In terms of validation, the accuracy of the estimations given by Landsat satellite images for calculating both NDVI and LST (using operational land imager (OLI) Bands 4 (red) and 5 (near-infrared) for NDVI and using thermal infrared sensor (TIRS) Band 10 for the LST input) showed no errors with representative magnitudes and were reasonable for the targeted areas [65,74]. In addition, calculations with wavelength ranges and different spectral responses for emissivity of vegetation, water, and soil confirmed that the proposed method was effective for the retrieval of LST from Landsat 8 and 9 [75,76].

2.4. Statistical Analysis

We analyzed LST and NDVI data with the MATLAB R2020b software. The mean average, maximum, and minimum values were calculated for each heat wave episode and for each type of UGI area. Since there was only one record for core area type within the urban boundary, it was excluded from the calculations. Therefore, from the total of 397 target areas under considerations, statistical analysis was carried out against 396 of them (Node, Link and Other types).
We assessed the sample distribution using the Kolmogorov–Smirnov test for both variables, LST and NDVI, in all episodes and per event as well (Appendix A, Table A1). For all cases, the test of normality pointed to a non-parametric distribution.

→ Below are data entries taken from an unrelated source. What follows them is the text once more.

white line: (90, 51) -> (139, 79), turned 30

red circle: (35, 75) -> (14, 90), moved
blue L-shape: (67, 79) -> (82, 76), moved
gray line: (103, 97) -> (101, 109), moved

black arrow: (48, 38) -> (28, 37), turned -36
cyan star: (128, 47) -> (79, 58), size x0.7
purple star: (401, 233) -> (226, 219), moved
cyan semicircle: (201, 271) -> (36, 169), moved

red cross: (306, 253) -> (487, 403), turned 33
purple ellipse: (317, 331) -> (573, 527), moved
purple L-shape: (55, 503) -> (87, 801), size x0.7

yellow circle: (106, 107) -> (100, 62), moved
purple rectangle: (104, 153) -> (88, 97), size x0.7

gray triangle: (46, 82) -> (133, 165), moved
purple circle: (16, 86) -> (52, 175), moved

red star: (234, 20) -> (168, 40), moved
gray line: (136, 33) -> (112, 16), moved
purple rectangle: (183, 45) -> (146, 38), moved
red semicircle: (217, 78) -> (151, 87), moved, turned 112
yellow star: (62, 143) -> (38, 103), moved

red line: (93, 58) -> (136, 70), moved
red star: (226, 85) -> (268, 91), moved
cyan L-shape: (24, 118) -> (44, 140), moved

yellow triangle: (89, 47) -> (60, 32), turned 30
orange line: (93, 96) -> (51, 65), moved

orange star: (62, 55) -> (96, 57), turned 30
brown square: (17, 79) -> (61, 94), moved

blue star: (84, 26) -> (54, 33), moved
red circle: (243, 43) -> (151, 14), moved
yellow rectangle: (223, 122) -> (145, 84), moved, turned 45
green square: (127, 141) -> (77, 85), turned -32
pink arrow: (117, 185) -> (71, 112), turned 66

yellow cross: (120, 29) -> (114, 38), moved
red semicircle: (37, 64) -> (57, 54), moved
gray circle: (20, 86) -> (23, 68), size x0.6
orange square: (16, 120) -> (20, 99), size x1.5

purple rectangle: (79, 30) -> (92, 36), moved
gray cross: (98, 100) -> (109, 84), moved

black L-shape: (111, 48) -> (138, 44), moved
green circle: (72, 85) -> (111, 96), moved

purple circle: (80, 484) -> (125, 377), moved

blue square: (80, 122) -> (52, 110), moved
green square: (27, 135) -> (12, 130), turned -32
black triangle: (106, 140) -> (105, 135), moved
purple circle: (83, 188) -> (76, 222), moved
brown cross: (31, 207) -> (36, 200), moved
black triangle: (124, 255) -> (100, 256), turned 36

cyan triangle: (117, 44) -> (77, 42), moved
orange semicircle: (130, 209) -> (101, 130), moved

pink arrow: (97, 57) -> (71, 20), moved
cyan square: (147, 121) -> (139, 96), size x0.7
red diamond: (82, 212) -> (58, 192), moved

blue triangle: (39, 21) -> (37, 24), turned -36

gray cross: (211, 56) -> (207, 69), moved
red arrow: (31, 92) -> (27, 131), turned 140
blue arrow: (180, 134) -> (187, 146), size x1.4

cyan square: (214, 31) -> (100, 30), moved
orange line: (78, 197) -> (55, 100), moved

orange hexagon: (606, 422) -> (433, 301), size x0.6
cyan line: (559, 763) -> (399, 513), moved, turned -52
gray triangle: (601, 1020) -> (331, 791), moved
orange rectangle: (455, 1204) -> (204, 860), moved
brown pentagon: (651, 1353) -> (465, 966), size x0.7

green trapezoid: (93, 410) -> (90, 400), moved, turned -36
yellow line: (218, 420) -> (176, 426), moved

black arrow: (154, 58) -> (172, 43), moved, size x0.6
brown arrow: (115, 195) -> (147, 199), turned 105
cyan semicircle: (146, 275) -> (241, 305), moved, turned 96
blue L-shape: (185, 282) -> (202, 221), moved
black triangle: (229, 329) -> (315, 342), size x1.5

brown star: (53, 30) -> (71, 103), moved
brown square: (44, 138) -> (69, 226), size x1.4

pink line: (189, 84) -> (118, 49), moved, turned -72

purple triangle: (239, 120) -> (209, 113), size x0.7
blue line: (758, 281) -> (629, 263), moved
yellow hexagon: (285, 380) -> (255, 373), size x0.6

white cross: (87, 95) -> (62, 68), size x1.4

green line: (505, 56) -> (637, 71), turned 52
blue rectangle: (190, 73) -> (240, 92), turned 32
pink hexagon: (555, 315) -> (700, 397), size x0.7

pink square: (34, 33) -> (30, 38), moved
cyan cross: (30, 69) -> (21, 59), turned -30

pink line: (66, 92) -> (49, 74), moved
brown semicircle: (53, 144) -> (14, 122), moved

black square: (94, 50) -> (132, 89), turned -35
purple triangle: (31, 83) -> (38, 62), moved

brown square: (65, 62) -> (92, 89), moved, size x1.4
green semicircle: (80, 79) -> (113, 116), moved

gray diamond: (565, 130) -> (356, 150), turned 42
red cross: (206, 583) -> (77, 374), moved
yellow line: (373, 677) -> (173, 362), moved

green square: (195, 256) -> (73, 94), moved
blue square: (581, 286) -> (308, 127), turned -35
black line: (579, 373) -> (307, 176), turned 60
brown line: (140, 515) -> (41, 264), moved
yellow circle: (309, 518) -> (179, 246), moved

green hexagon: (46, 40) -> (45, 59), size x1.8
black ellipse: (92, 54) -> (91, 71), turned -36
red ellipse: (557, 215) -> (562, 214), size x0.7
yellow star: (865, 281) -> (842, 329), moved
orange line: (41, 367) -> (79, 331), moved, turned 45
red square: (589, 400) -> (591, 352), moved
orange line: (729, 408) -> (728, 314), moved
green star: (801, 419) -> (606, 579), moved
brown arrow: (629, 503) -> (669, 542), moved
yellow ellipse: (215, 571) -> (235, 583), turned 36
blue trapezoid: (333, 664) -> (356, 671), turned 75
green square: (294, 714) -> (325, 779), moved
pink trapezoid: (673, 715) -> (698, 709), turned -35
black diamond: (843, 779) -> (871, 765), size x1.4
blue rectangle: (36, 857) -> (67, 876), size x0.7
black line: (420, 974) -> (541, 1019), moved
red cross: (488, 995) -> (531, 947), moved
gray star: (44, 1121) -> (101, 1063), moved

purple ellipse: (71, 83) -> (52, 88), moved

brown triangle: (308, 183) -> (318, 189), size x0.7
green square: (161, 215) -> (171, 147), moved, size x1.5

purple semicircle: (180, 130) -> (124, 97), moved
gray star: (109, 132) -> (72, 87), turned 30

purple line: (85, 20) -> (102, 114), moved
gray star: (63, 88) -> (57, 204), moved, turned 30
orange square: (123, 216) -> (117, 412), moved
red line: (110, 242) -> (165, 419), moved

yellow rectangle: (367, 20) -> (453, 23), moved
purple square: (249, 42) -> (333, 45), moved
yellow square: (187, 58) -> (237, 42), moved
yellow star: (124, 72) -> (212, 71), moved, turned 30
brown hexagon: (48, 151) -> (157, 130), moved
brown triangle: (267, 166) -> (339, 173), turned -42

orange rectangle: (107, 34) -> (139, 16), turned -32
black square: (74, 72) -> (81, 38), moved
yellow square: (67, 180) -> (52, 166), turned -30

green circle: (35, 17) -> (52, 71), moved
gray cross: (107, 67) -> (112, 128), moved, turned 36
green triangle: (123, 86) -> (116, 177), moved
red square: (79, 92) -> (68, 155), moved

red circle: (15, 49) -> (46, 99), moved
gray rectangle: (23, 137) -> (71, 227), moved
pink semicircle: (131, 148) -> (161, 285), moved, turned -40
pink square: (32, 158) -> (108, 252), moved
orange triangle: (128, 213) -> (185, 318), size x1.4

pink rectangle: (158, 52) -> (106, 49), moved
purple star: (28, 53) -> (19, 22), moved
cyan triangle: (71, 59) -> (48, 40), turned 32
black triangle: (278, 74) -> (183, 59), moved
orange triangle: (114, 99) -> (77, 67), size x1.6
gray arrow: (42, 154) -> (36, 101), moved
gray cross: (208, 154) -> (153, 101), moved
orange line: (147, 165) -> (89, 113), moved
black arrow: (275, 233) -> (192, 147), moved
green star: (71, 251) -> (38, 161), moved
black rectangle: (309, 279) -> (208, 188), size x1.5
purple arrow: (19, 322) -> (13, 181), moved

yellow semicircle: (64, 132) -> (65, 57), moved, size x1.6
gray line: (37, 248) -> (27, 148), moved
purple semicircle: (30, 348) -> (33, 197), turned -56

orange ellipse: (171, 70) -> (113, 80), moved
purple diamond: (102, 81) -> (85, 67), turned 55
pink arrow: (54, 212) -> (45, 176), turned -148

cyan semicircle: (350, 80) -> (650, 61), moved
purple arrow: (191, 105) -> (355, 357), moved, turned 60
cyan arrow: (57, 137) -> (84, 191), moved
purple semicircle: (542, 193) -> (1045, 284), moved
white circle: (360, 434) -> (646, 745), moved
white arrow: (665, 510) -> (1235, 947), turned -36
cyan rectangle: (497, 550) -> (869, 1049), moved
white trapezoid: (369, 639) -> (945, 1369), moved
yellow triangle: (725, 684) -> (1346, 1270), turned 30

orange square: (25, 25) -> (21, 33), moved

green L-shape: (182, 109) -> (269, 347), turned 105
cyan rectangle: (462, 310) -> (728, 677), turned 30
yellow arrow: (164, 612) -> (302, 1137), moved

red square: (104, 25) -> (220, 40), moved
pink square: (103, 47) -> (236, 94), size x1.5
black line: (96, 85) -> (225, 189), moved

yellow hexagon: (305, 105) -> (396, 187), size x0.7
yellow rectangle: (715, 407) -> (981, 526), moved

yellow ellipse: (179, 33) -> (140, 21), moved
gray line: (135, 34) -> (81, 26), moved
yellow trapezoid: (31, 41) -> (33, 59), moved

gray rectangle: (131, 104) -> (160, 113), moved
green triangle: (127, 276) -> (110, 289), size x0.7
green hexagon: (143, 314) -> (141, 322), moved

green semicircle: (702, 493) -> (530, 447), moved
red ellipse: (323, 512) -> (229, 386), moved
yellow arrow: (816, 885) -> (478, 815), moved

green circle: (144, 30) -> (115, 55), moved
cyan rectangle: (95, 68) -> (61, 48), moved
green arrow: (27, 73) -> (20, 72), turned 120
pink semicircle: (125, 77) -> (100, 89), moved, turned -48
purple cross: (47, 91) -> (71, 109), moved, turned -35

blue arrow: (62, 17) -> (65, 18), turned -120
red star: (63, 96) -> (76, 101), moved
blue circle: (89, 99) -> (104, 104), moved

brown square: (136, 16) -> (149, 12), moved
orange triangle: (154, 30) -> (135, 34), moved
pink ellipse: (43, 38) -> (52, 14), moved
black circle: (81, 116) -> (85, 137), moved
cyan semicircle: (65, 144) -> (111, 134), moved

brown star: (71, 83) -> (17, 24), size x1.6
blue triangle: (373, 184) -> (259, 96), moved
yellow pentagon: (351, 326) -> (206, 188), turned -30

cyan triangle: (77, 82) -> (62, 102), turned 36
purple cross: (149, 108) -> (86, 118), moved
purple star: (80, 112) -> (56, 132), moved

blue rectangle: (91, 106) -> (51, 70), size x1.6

Accordingly, we calculated the Spearman coefficient correlation (p < 0.05) between LST and NDVI retrieved values in all episodes, for separated events, and for each type of UGI area (excluding the Core type since there was only one record within the urban boundary).

3. Results

3.1. Retrieved Information for Heat Wave Episodes

Based on the heat wave definition adopted by the Spanish Agency of Meteorology (AEMET) and the historical records available [57], Table 2 shows the heat waves registered in Granada since 2017, when the proposed UGI by Delgado-Capel and Cariñanos was originally mapped [53]. The shortest episode was HW #3, which lasted for only 3 days, while the longest was HW #12, lasting almost 3 weeks (18 days). The remaining recorded episodes lasted between 5 and 9 days.
On this basis, scenes were collected from Landsat 8–9. From the 12 episodes registered, 9 scenes were available without cloud cover above the urban matrix and with the same acquisition date (or near enough) as when each heat wave was registered by AEMET since 2017. All data were obtained during daylight hours, meaning that calculations from nighttime hours were not included in this study (Table 3).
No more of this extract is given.